Let me underline if I may, Madam Deputy Speaker, that by all means people should have a great Christmas party, enjoy it and have as many drinks as they like. But for goodness sake, at the end of it they should not go anywhere near a motor car. That remains consistently good advice.
The same message applies to speed. We have used the concept of inappropriate speed in an attempt to change mental attitudes. As well as going for enforcement, which the hon. Lady is right to highlight, we should induce in motorists the realisation that speeding is not about absolute speeds. Ironically, the speeding problem is a problem of urban areas, not motorways. Proportionately, 1582 far more accidents occur in urban areas than on motorways. Through the campaign that we are running, we are trying to show motorists how they might well be operating within a legal speed limit but still be driving at a speed which is inappropriate to the conditions.
The classic example that we used is that of a vehicle travelling past a school at the time of day when children are leaving school. To travel at 25 mph may be to be travelling far too quickly. It is important to underline that. The concept of appropriate speed is difficult to get across. We may not have succeeded entirely in our last campaign. I have received letters from people who are worried that we seem to suggest that someone who is acting law fully and driving within the speed limit is none the less doing something wrong. We have had to explain that we are talking not about something that is criminal in the legal sense of the word but about something that is clearly inappropriate to the driving conditions.

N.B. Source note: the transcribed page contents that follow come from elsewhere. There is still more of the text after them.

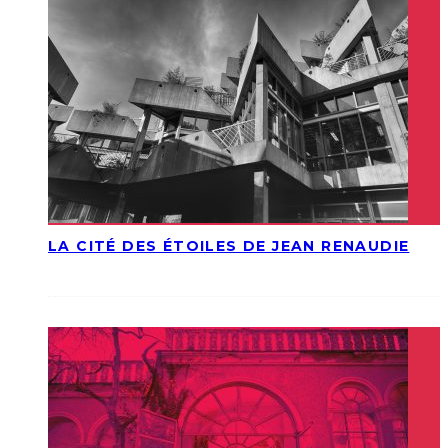
LA CITÉ DES ÉTOILES DE JEAN RENAUDIE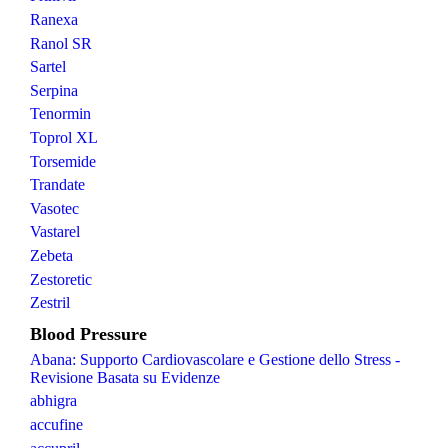
Ranexa
Ranol SR
Sartel
Serpina
Tenormin
Toprol XL
Torsemide
Trandate
Vasotec
Vastarel
Zebeta
Zestoretic
Zestril
Blood Pressure
Abana: Supporto Cardiovascolare e Gestione dello Stress -
Revisione Basata su Evidenze
abhigra
accufine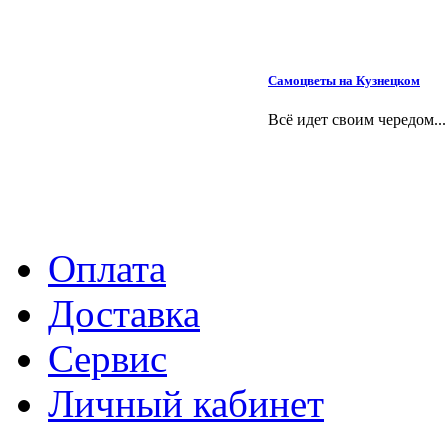
Самоцветы на Кузнецком
Всё идет своим чередом...
Оплата
Доставка
Сервис
Личный кабинет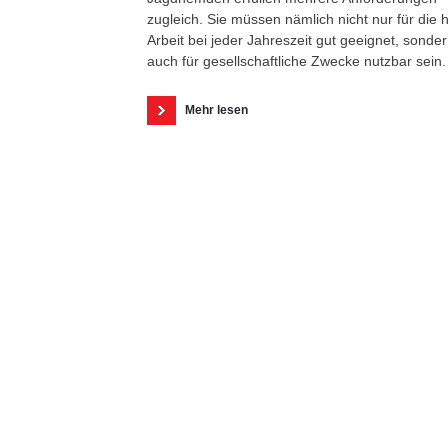
zugleich. Sie müssen nämlich nicht nur für die 
Arbeit bei jeder Jahreszeit gut geeignet, sonde
auch für gesellschaftliche Zwecke nutzbar sein.
Mehr lesen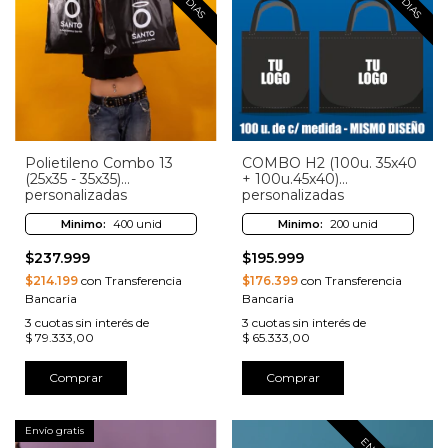
Polietileno Combo 13
COMBO H2 (100u. 35x40
(25x35 - 35x35)
+ 100u.45x40)
personalizadas
personalizadas
Minimo:
400 unid
Minimo:
200 unid
$237.999
$195.999
$214.199
con Transferencia
$176.399
con Transferencia
Bancaria
Bancaria
3
cuotas sin interés de
3
cuotas sin interés de
$ 79.333,00
$ 65.333,00
Comprar
Comprar
Envío gratis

As for resources, I have personally ensured that, in the past two years, we have maintained £50 million a year for local safety schemes throughout the country. I cannot comment on the amount for which Sheffield bid. Undoubtedly, it consistently bid for more than even it believed that it could spend. That money goes into local safety schemes and is effective. We have 130 20 mph schemes. I opened the 100th scheme in my constituency in Epping Forest in a rural context. It was an interesting variation of the usual urban scene. Such schemes are producing good dividends. We have achieved about 70 per cent. overall casualty reduction. Better news still, there has been an 80 per cent. reduction in child accidents. That is a good pointer to the future.

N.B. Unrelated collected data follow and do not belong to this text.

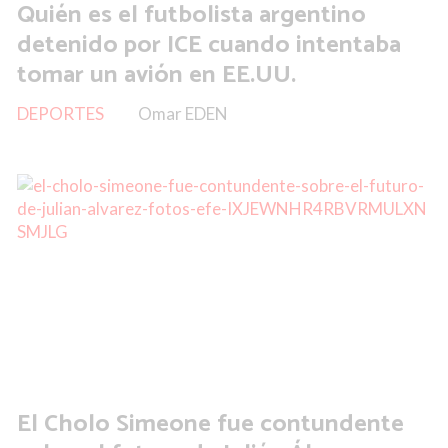
Quién es el futbolista argentino
detenido por ICE cuando intentaba
tomar un avión en EE.UU.
DEPORTES
Omar EDEN
El Cholo Simeone fue contundente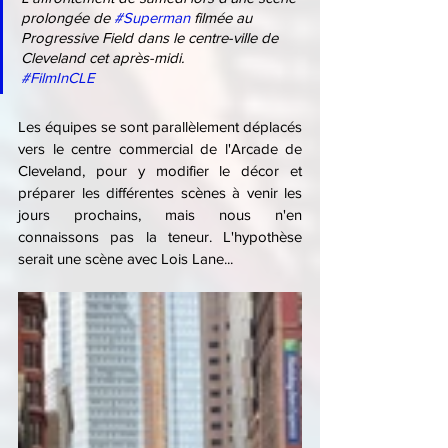
prolongée de 
#Superman
 filmée au 
Progressive Field dans le centre-ville de 
Cleveland cet après-midi.
#FilmInCLE
Les équipes se sont parallèlement déplacés 
vers le centre commercial de l'Arcade de 
Cleveland, pour y modifier le décor et 
préparer les différentes scènes à venir les 
jours prochains, mais nous n'en 
connaissons pas la teneur. L'hypothèse 
serait une scène avec Lois Lane...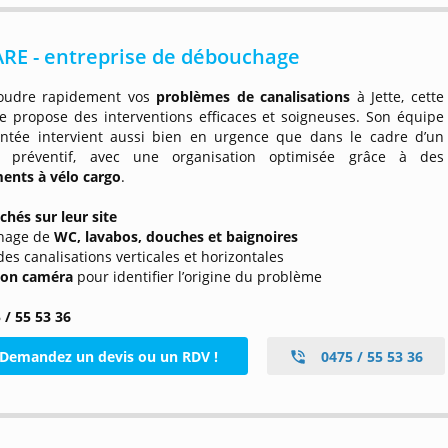
RE - entreprise de débouchage
oudre rapidement vos
problèmes de canalisations
à Jette, cette
se propose des interventions efficaces et soigneuses. Son équipe
ntée intervient aussi bien en urgence que dans le cadre d’un
en préventif, avec une organisation optimisée grâce à des
ents à vélo cargo
.
ichés sur leur site
hage de
WC, lavabos, douches et baignoires
des canalisations verticales et horizontales
ion caméra
pour identifier l’origine du problème
 / 55 53 36
Demandez un devis ou un RDV !
0475 / 55 53 36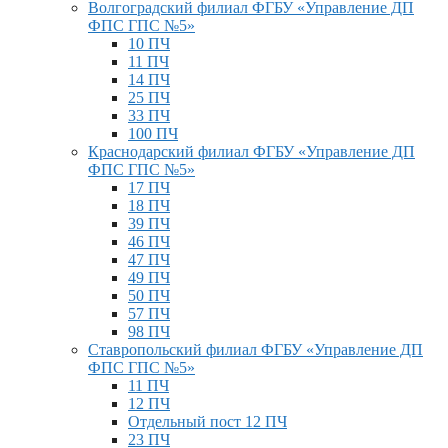
Волгоградский филиал ФГБУ «Управление ДП
ФПС ГПС №5»
10 ПЧ
11 ПЧ
14 ПЧ
25 ПЧ
33 ПЧ
100 ПЧ
Краснодарский филиал ФГБУ «Управление ДП
ФПС ГПС №5»
17 ПЧ
18 ПЧ
39 ПЧ
46 ПЧ
47 ПЧ
49 ПЧ
50 ПЧ
57 ПЧ
98 ПЧ
Ставропольский филиал ФГБУ «Управление ДП
ФПС ГПС №5»
11 ПЧ
12 ПЧ
Отдельный пост 12 ПЧ
23 ПЧ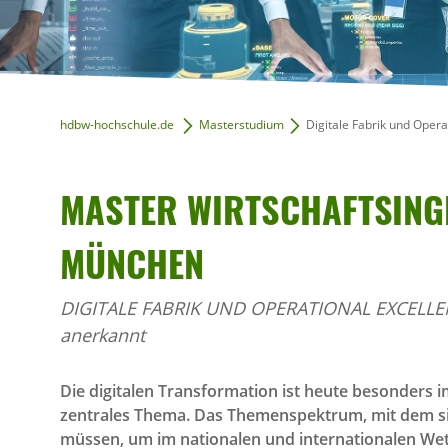
hdbw-hochschule.de
Masterstudium
Digitale Fabrik und Opera
MASTER WIRT­SCHAFTS­IN­G
MÜNCHEN
DIGITALE FABRIK UND OPERATIONAL EXCELLENCE
anerkannt
Die digitalen Transformation ist heute besonders i
zentrales Thema. Das Themenspektrum, mit dem s
müssen, um im nationalen und internationalen We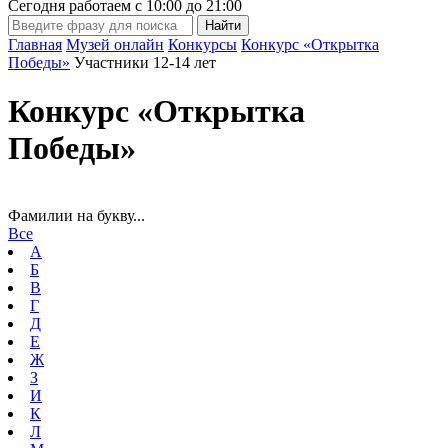
Сегодня работаем с
10:00
до
21:00
Главная
Музей онлайн
Конкурсы
Конкурс «Открытка
Победы»
Участники 12-14 лет
Конкурс «Открытка
Победы»
Фамилии на букву...
Все
А
Б
В
Г
Д
Е
Ж
З
И
К
Л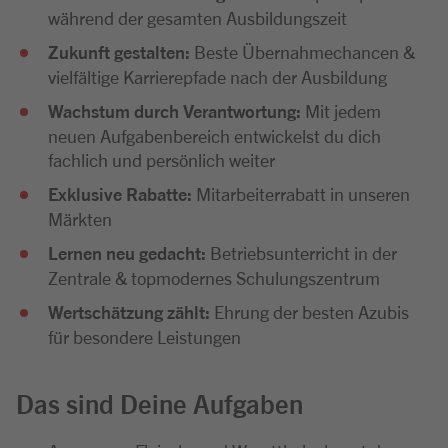
während der gesamten Ausbildungszeit
Zukunft gestalten:
Beste Übernahmechancen &
vielfältige Karrierepfade nach der Ausbildung
Wachstum durch Verantwortung:
Mit jedem
neuen Aufgabenbereich entwickelst du dich
fachlich und persönlich weiter
Exklusive Rabatte:
Mitarbeiterrabatt in unseren
Märkten
Lernen neu gedacht:
Betriebsunterricht in der
Zentrale & topmodernes Schulungszentrum
Wertschätzung zählt:
Ehrung der besten Azubis
für besondere Leistungen
Das sind Deine Aufgaben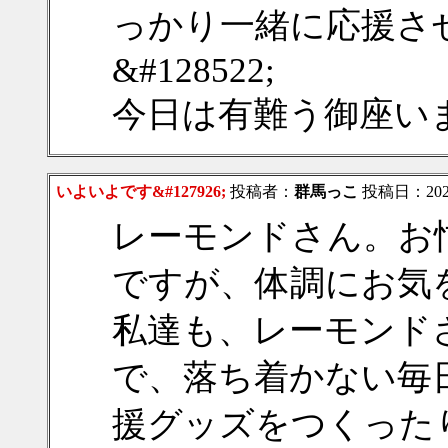
っかり一緒に応援さ
&#128522;
今日は有難う御座い
いよいよです&#127926;
投稿者：
群馬っこ
投稿日：2024/
レーモンドさん。お
ですが、体調にお気
私達も、レーモンド
で、落ち着かない毎
援グッズをつくった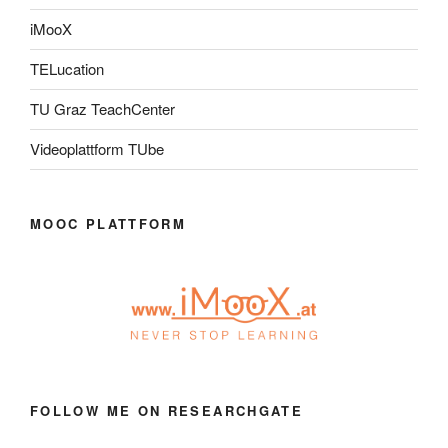
iMooX
TELucation
TU Graz TeachCenter
Videoplattform TUbe
MOOC PLATTFORM
FOLLOW ME ON RESEARCHGATE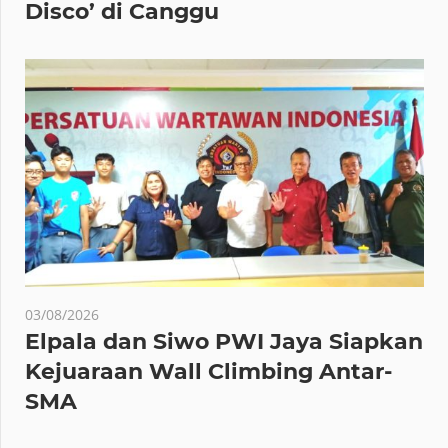
Disco’ di Canggu
03/08/2026
Elpala dan Siwo PWI Jaya Siapkan
Kejuaraan Wall Climbing Antar-
SMA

None of the measures works all the time. They all have to be seen in context. We have produced a new, user-friendly booklet entitled "Safer by Design", which includes a glossary of all the measures available to us. Speed control humps, speed cushions, chicanes, narrowings and so on all offer us an opportunity to take on even more work in speed control.

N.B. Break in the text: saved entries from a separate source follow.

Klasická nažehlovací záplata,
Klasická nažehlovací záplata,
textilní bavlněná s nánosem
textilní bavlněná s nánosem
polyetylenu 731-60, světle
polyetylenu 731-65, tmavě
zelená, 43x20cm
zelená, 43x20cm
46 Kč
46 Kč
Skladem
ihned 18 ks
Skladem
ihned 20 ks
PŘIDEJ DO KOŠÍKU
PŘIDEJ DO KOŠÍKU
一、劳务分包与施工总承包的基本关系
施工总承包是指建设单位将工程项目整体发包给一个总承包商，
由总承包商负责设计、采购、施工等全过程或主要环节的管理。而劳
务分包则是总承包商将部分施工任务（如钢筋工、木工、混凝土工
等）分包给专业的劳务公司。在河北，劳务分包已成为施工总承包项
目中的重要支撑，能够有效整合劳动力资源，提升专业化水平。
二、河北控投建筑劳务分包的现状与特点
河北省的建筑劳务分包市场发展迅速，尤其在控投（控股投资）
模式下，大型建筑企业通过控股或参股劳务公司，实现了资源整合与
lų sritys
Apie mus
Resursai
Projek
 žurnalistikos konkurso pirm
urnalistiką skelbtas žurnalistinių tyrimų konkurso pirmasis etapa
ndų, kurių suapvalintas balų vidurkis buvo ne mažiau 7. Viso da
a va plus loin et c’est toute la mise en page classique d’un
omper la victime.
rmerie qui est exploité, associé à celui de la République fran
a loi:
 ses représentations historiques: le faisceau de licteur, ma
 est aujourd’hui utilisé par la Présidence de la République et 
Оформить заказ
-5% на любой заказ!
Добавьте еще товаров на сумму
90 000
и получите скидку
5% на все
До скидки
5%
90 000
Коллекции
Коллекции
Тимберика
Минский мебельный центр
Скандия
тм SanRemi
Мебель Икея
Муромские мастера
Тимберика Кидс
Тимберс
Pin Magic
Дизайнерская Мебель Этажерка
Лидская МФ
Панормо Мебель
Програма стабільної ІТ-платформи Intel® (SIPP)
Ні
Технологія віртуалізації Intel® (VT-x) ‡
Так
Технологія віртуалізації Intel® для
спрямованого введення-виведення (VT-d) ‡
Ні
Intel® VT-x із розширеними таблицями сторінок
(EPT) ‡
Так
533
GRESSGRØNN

On the subject of casualty reduction targets, if the hon. Lady had been here on 25 November she could have participated in an excellent debate in which we made it clear that, although we have met our fatal and serious injury targets seven years in advance of the target date, we still have further to go. No one in the House is complacent about road deaths despite the fact that there have been fewer this year than at any time since records began in 1926. No one will be complacent as long as, sadly, approximately 80 people are killed on our roads every week. It is a challenge to us all—an all-party challenge and a challenge to both central Governmen1 and local authorities. I hope that Sheffield, as elsewhere in the country, will be willing to participate in that challenge so that we can do something about such dreadful and needless deaths.